◆ TASK PROMPT
Each line with the string "récréation" is to be copied from the records below.

[Items from a data source]
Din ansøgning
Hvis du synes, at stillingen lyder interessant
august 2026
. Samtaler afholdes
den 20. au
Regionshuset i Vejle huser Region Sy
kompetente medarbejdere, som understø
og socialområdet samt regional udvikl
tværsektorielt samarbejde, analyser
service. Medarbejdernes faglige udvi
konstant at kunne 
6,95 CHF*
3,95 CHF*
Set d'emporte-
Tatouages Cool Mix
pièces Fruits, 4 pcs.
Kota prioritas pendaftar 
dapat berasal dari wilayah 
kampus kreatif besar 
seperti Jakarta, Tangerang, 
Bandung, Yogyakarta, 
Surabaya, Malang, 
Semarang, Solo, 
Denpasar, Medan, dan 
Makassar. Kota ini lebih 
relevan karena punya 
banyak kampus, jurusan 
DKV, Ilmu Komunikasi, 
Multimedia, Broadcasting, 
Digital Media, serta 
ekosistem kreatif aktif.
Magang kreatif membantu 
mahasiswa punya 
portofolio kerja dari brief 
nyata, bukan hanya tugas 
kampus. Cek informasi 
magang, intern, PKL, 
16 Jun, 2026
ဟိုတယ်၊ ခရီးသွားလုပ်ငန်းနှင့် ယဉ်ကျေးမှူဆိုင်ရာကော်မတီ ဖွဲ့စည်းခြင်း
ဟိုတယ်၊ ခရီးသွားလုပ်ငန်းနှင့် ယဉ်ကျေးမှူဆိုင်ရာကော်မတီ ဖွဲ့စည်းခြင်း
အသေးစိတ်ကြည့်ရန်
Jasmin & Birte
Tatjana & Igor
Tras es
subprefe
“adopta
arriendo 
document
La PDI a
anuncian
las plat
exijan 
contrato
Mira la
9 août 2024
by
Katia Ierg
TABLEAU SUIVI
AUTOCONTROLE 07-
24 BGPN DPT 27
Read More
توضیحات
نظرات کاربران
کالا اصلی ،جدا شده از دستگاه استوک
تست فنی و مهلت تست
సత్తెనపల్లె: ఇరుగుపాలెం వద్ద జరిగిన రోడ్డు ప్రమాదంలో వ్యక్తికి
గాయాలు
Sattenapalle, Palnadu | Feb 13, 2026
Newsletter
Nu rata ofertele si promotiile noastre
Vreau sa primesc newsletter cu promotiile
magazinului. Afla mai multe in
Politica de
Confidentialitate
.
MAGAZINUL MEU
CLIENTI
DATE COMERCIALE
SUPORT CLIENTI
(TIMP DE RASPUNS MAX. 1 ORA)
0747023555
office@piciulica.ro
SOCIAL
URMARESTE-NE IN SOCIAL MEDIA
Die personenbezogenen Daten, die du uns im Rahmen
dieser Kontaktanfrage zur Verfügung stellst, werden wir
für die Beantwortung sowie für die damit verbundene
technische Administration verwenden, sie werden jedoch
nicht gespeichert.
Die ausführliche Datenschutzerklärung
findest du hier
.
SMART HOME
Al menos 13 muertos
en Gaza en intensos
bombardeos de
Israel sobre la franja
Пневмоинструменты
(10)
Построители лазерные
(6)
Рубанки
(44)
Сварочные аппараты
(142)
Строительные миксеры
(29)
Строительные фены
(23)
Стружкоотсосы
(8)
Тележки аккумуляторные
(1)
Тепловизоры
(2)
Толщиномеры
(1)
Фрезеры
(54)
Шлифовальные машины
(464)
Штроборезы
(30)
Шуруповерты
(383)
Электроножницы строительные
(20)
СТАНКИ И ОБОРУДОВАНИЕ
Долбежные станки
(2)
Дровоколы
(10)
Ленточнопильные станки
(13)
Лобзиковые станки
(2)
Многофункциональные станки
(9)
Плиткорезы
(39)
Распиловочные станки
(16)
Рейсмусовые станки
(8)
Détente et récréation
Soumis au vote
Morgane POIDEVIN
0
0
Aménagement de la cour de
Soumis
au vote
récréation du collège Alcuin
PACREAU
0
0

...

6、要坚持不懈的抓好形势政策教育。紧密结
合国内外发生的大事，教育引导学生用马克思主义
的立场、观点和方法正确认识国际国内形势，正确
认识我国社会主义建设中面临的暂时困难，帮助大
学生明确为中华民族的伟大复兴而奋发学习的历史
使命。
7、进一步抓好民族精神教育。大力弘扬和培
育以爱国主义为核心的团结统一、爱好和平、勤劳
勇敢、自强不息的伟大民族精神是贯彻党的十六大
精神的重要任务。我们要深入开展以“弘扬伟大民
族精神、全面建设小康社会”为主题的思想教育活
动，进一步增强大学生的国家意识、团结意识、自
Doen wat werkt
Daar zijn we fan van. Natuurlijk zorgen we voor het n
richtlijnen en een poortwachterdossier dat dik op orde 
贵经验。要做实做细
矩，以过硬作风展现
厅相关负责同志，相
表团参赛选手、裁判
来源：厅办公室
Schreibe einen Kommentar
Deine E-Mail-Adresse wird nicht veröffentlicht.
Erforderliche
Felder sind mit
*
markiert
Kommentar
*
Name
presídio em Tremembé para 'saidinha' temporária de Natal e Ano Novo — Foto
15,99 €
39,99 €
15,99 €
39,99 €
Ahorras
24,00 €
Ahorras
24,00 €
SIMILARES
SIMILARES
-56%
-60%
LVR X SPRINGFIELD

==

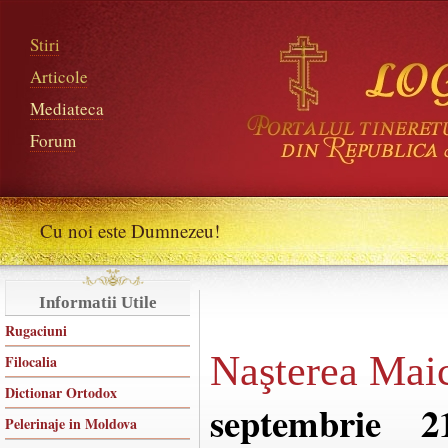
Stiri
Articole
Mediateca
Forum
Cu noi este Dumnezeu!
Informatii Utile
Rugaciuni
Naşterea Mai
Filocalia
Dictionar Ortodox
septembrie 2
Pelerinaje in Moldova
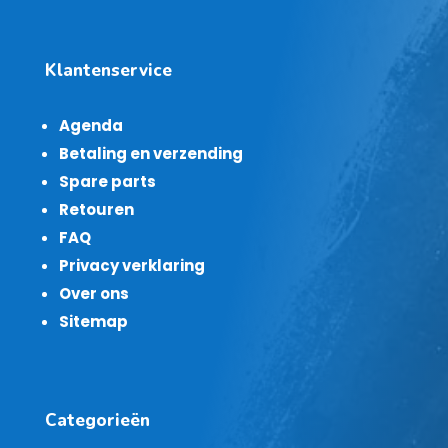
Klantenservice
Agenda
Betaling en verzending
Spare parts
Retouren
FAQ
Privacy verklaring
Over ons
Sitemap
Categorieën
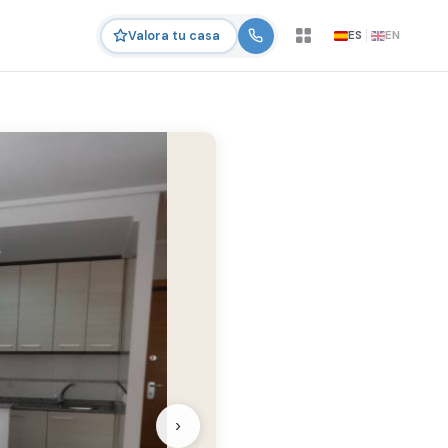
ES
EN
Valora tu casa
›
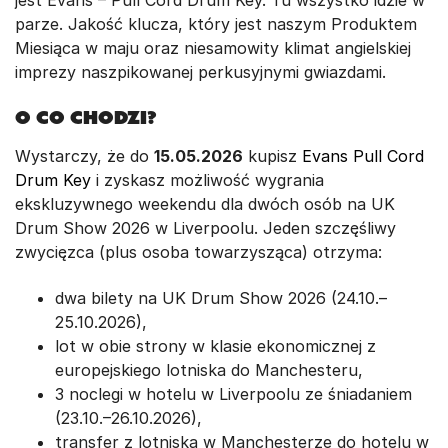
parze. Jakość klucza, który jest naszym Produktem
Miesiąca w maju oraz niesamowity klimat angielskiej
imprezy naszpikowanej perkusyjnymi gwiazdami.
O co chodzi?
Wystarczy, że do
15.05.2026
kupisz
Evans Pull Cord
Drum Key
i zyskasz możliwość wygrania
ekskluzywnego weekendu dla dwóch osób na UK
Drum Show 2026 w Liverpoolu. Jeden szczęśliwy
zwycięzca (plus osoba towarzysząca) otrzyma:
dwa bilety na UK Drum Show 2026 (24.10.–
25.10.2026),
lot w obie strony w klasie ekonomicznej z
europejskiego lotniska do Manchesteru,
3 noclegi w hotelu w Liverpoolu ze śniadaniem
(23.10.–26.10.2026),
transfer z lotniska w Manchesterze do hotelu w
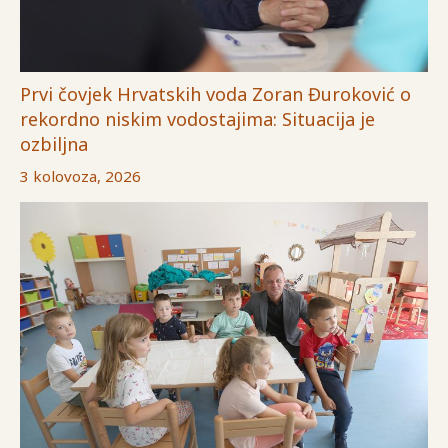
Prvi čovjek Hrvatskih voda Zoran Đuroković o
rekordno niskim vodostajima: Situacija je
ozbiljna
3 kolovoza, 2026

◆ EXPECTED OUTPUT
Détente et récréation
récréation du collège Alcuin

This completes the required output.